Mais ou menos na mesma época, entre 1951 e 1953, a luta pelo controle do petróleo eclodiu no Irã. O então primeiro-ministro Mohamed Mossadegh nacionalizou as suas reservas, então exploradas pelas “irmãs”, e rompeu relações com o Reino Unido. A União Soviética apoiou o Irã e passou começou a comprar o seu petróleo, para romper o boicote ocidental. Em agosto de 1953, Mossadegh foi deposto por um golpe militar desferido com ajuda dos serviços secretos do Reino Unido e dos Estados Unidos.
O xá (imperador) Reza Pahlevi, que havia fugido do país, retornou e assumiu poderes ditatoriais, os quais utilizou com ferocidade até 1979, quando foi derrubado pela revolução islâmica do aiatolá Khomeini.
Como havia acontecido no Brasil, a “questão do petróleo” implicou, no Irã, a defesa da soberania nacional.
Como aconteceu no Irã, Getúlio Vargas passou a sofrer pressões tremendas em represália ao seu programa nacionalista de governo. Certamente, elas contribuíram para o seu suicídio, em agosto de 1954.
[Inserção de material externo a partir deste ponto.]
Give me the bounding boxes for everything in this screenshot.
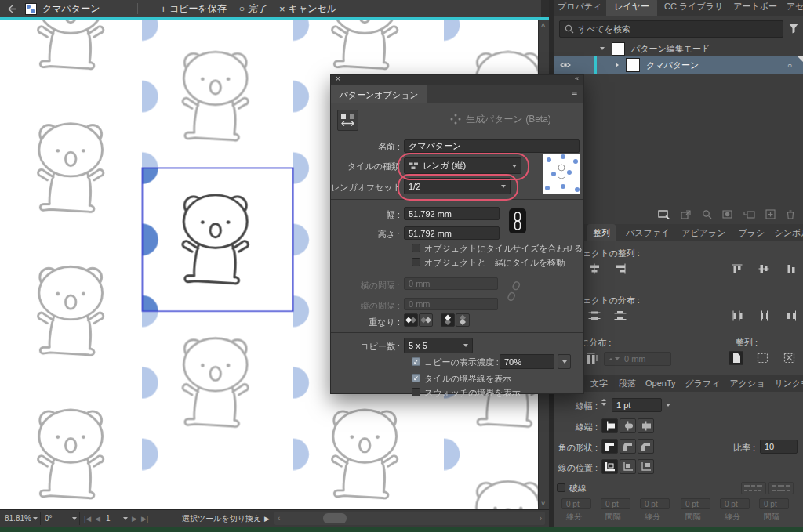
height-field[interactable]: 51.792 mm: [404, 226, 500, 240]
tab-layers[interactable]: レイヤー: [606, 0, 657, 16]
tab-opentype[interactable]: OpenTy: [645, 378, 676, 388]
tab-character[interactable]: 文字: [590, 378, 608, 389]
name-field[interactable]: クマパターン: [404, 139, 580, 153]
align-h-center-icon[interactable]: [588, 263, 601, 274]
export-selection-icon[interactable]: [681, 209, 692, 220]
dim-copies-checkbox[interactable]: ✓: [412, 357, 420, 366]
page-caret-icon[interactable]: [123, 517, 128, 520]
scroll-down-icon[interactable]: ˅: [541, 500, 545, 508]
tab-actions[interactable]: アクショ: [730, 378, 765, 389]
first-page-icon[interactable]: |◀: [84, 513, 91, 524]
delete-layer-icon[interactable]: [786, 209, 795, 219]
locate-object-icon[interactable]: [658, 209, 670, 220]
fit-tile-checkbox[interactable]: [412, 244, 420, 252]
tab-appearance[interactable]: アピアラン: [681, 227, 725, 239]
scroll-up-icon[interactable]: ˄: [541, 21, 545, 29]
next-page-icon[interactable]: ▶: [132, 513, 137, 524]
tab-artboards[interactable]: アートボー: [729, 0, 782, 16]
cancel-button[interactable]: キャンセル: [289, 3, 336, 14]
tab-cc-libraries[interactable]: CC ライブラリ: [657, 0, 729, 16]
hscroll-thumb[interactable]: [323, 513, 347, 523]
join-round-button[interactable]: [620, 439, 636, 454]
align-v-bottom-icon[interactable]: [786, 263, 798, 274]
layer-row-pattern[interactable]: クマパターン ○: [554, 56, 803, 74]
hscroll-right-icon[interactable]: ›: [540, 513, 542, 524]
layers-search-box[interactable]: すべてを検索: [559, 20, 783, 38]
copies-dropdown[interactable]: 5 x 5: [404, 338, 473, 353]
join-miter-button[interactable]: [601, 439, 618, 454]
search-layers-icon[interactable]: [702, 209, 712, 219]
distribute-v-bottom-icon[interactable]: [614, 310, 627, 321]
dim-caret-button[interactable]: [558, 354, 571, 369]
tab-brushes[interactable]: ブラシ: [739, 227, 765, 239]
stroke-align-center-button[interactable]: [601, 459, 618, 474]
zoom-level[interactable]: 81.81%: [5, 513, 31, 524]
hscroll-left-icon[interactable]: ‹: [278, 513, 280, 524]
distribute-h-right-icon[interactable]: [786, 310, 798, 321]
new-layer-icon[interactable]: [765, 209, 776, 219]
tab-asset-export[interactable]: アセットの: [782, 0, 803, 16]
align-v-middle-icon[interactable]: [758, 263, 771, 274]
back-arrow-icon[interactable]: [6, 4, 18, 14]
cap-butt-button[interactable]: [601, 418, 618, 433]
zoom-caret-icon[interactable]: [33, 517, 38, 520]
rotation-value[interactable]: 0°: [45, 513, 53, 524]
generate-pattern-button[interactable]: 生成パターン (Beta): [450, 114, 551, 125]
dialog-menu-icon[interactable]: ≡: [572, 89, 577, 100]
tab-properties[interactable]: プロパティ: [554, 0, 606, 16]
layer-row-edit-mode[interactable]: パターン編集モード: [554, 41, 803, 56]
save-copy-button[interactable]: コピーを保存: [169, 3, 227, 14]
cap-projecting-button[interactable]: [638, 418, 654, 433]
done-button[interactable]: 完了: [248, 3, 267, 14]
brick-offset-dropdown[interactable]: 1/2: [404, 178, 511, 194]
stroke-weight-field[interactable]: 1 pt: [612, 398, 662, 412]
new-sublayer-icon[interactable]: [743, 209, 755, 219]
distribute-spacing-icon[interactable]: [587, 353, 599, 364]
overlap-top-front-button[interactable]: [441, 313, 455, 327]
stroke-weight-caret-icon[interactable]: [666, 404, 670, 407]
overlap-bottom-front-button[interactable]: [456, 313, 470, 327]
align-to-selection-icon[interactable]: [757, 353, 768, 364]
distribute-h-center-icon[interactable]: [758, 310, 771, 321]
dim-value-dropdown[interactable]: 70%: [500, 354, 554, 369]
canvas-hscrollbar[interactable]: ‹ ›: [274, 512, 545, 525]
distribute-h-left-icon[interactable]: [732, 310, 744, 321]
stroke-weight-stepper[interactable]: [601, 399, 606, 406]
align-v-top-icon[interactable]: [732, 263, 744, 274]
tab-paragraph[interactable]: 段落: [619, 378, 636, 389]
align-to-artboard-button[interactable]: [729, 351, 743, 365]
tab-pathfinder[interactable]: パスファイ: [626, 227, 670, 239]
dialog-tab-pattern-options[interactable]: パターンオプション: [331, 85, 427, 103]
tab-links[interactable]: リンク: [775, 378, 801, 389]
tab-glyphs[interactable]: グラフィ: [685, 378, 721, 389]
overlap-right-front-button[interactable]: [419, 313, 433, 327]
pattern-tile-tool-button[interactable]: [337, 110, 358, 131]
move-tile-checkbox[interactable]: [412, 258, 420, 266]
dialog-collapse-icon[interactable]: «: [575, 74, 579, 82]
tile-type-dropdown[interactable]: レンガ (縦): [404, 157, 521, 174]
prev-page-icon[interactable]: ◀: [95, 513, 100, 524]
dashed-line-checkbox[interactable]: [557, 483, 565, 492]
show-tile-edge-checkbox[interactable]: ✓: [412, 374, 420, 382]
filter-funnel-icon[interactable]: [788, 23, 799, 34]
align-h-right-icon[interactable]: [614, 263, 627, 274]
distribute-v-center-icon[interactable]: [588, 310, 601, 321]
expand-arrow-icon[interactable]: [616, 63, 619, 67]
show-swatch-bounds-checkbox[interactable]: [412, 388, 420, 396]
dialog-close-icon[interactable]: ×: [336, 74, 340, 83]
tab-align[interactable]: 整列: [587, 224, 616, 242]
overlap-left-front-button[interactable]: [404, 313, 418, 327]
last-page-icon[interactable]: ▶|: [141, 513, 148, 524]
tab-symbols[interactable]: シンボル: [774, 227, 803, 239]
rotation-caret-icon[interactable]: [72, 517, 77, 520]
cap-round-button[interactable]: [620, 418, 636, 433]
page-number[interactable]: 1: [106, 513, 111, 524]
stroke-align-outside-button[interactable]: [638, 459, 654, 474]
link-dimensions-button[interactable]: [509, 208, 526, 233]
make-mask-icon[interactable]: [722, 209, 733, 219]
align-to-key-object-icon[interactable]: [783, 353, 795, 364]
status-flyout-icon[interactable]: ▶: [264, 513, 270, 524]
width-field[interactable]: 51.792 mm: [404, 207, 500, 220]
join-bevel-button[interactable]: [638, 439, 654, 454]
stroke-align-inside-button[interactable]: [620, 459, 636, 474]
De uma perspectiva bem panorâmica, toda a história do século XX, do Irã ao Brasil, poderia ser contada a partir da geopolítica do petróleo, matéria-prima das transformações econômicas e culturais de nosso tempo. A descoberta das imensas reservas no Irã, em 1908, conduziu o Oriente Médio e a Ásia Central ao centro das disputas entre as grandes potências, condicionando o processo de alianças, rupturas e guerras que, ao longo de décadas, constituiu as atuais fronteiras entre os Estados daquela região, incluindo a criação de Israel. Esse processo foi explicitado, em 1973, quando a Opep aumentou dramaticamente o preço do barril do petróleo, como represália ao apoio dado pelos Estados Unidos a Israel. O discurso pan-arabista do líder egípcio Gamal Abdel Nasser ganhava, então, um significado econômico bastante concreto, que podia ser medido pelo preço marcado nas bombas dos postos de gasolina.
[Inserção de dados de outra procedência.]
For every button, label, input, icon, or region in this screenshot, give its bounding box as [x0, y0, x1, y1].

No mundo contemporâneo, tropas dos Estados Unidos ocupam diretamente centros produtores de petróleo, como no Iraque, e patrocinam golpes de Estado, como na Venezuela, em nome de uma suposta “guerra ao terror” e ao “autoritarismo”. Em contrapartida, a Venezuela de Hugo Chávez e a Bolívia de Evo Morales retomam a retórica anti-imperialista, ancorados numa política estatal de controle do petróleo e do gás, ao passo que, no México, o movimento zapatista recupera a retórica da revolução de 1910 e denuncia a entrega do “nosso petróleo” às mesmas empresas desafiadas por Cárdenas. No Brasil, o governo Lula tenta angariar para si o legado histórico da campanha do petróleo, mediante o lançamento da consigna “o biodiesel é nosso”. E assim caminha a humanidade.
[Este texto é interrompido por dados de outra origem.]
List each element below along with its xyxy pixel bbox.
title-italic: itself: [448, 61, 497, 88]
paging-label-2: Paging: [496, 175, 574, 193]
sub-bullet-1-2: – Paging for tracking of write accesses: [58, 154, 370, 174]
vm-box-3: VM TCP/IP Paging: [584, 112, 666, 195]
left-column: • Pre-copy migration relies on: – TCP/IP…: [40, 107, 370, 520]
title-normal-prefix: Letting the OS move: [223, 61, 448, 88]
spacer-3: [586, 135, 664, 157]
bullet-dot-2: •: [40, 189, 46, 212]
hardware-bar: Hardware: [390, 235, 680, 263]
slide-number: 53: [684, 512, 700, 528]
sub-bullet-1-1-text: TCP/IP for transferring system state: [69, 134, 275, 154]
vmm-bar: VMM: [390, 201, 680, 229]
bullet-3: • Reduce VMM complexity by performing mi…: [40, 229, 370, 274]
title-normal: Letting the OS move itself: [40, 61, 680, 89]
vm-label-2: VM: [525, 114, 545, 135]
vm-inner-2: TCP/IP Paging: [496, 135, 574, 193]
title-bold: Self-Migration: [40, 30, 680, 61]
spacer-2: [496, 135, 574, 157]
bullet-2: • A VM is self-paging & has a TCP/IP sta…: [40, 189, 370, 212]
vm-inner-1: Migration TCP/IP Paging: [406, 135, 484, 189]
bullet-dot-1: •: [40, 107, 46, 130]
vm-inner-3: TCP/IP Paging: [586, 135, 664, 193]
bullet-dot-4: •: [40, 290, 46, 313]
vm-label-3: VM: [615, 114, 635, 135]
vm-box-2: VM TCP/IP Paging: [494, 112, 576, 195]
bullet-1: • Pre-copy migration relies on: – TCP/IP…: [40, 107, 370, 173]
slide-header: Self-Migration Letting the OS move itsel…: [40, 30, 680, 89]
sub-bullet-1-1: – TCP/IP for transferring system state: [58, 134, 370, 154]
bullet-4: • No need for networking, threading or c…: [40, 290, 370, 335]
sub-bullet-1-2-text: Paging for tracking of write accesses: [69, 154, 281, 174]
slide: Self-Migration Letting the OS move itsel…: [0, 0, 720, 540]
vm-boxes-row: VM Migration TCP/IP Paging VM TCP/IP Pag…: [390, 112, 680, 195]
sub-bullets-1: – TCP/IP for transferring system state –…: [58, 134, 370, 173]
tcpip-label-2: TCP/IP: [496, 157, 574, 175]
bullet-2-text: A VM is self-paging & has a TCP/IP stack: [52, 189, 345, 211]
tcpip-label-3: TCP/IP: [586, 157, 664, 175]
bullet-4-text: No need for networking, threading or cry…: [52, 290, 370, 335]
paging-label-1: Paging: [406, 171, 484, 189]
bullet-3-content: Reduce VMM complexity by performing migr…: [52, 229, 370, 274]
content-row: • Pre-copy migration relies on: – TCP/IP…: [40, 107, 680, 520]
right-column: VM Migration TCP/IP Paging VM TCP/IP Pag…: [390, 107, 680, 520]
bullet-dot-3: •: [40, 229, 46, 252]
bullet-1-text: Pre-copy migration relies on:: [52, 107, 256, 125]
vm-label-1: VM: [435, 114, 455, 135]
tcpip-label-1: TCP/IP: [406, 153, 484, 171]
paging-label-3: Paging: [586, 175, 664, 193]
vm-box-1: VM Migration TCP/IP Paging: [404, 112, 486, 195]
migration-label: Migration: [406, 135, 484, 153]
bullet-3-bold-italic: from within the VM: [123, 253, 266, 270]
Os discursos articulados em torno da geopolítica do petróleo, em resumo, voltam a compor, ininterruptamente, novas tragédias e farsas, que só terminarão quando forem esgotadas as reservas do “ouro negro”, ou quando a adoção de outros tipos de combustíveis (como o nuclear e o biodiesel) diminuir radicalmente a importância econômica do petróleo. Até lá, muitos ainda dirão que “o petróleo é nosso”.